> [PROBLEM REQUIREMENTS]
Output each entry verbatim and exclude every picture from it.
___ DATA SECTION ___
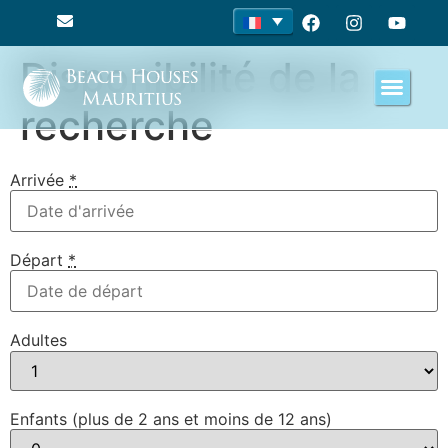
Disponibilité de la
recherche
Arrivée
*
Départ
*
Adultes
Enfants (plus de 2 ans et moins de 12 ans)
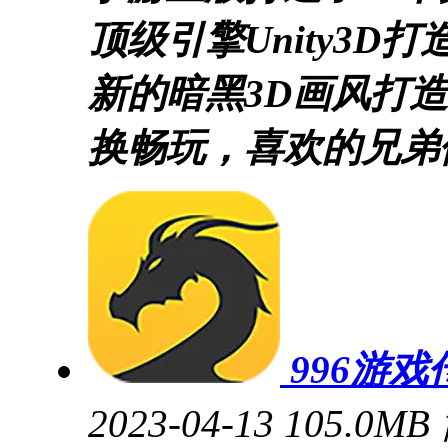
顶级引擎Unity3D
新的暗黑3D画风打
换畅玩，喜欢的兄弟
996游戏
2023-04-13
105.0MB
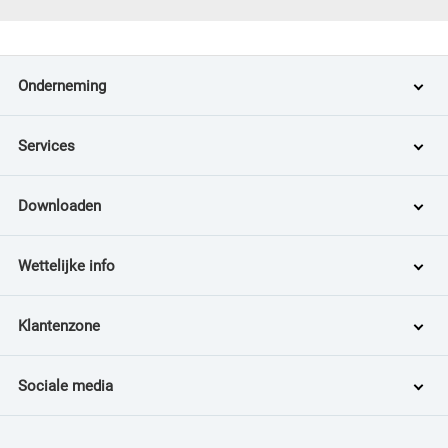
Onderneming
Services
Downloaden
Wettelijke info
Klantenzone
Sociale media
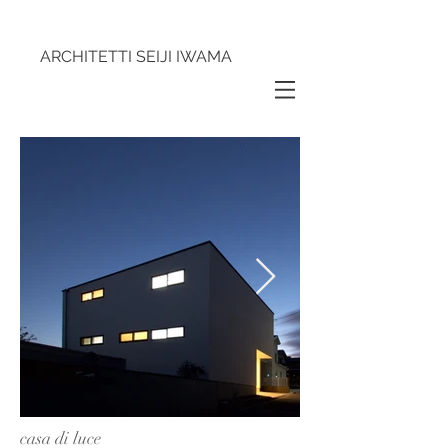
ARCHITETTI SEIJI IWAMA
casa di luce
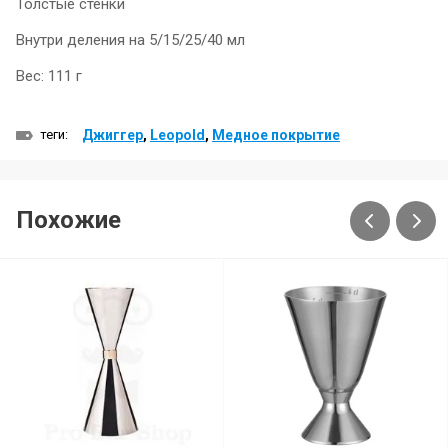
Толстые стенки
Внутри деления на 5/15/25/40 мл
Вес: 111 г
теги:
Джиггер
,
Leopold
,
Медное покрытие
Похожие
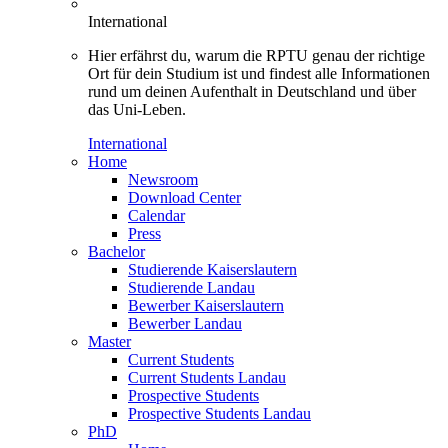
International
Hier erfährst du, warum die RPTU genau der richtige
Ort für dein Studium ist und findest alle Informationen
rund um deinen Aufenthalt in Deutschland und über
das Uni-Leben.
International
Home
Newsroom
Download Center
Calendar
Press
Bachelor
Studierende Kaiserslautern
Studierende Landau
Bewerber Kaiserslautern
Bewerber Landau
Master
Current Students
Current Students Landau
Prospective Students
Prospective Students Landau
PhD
___
> [YOUR SOLUTION]
Disponibilité de la
recherche
Arrivée
*
Départ
*
Adultes
Enfants (plus de 2 ans et moins de 12 ans)
顶级引擎Unity3D
新的暗黑3D画风打
换畅玩，喜欢的兄弟
996游戏
2023-04-13
105.0MB
Onderneming
Services
Downloaden
Wettelijke info
Klantenzone
Sociale media
ARCHITETTI SEIJI IWAMA
casa di luce
Толстые стенки
Внутри деления на 5/15/25/40 мл
Вес: 111 г
теги:
Джиггер
,
Leopold
,
Медное покрытие
Похожие
International
Hier erfährst du, warum die RPTU genau der richtige
Ort für dein Studium ist und findest alle Informationen
rund um deinen Aufenthalt in Deutschland und über
das Uni-Leben.
International
Home
Newsroom
Download Center
Calendar
Press
Bachelor
Studierende Kaiserslautern
Studierende Landau
Bewerber Kaiserslautern
Bewerber Landau
Master
Current Students
Current Students Landau
Prospective Students
Prospective Students Landau
PhD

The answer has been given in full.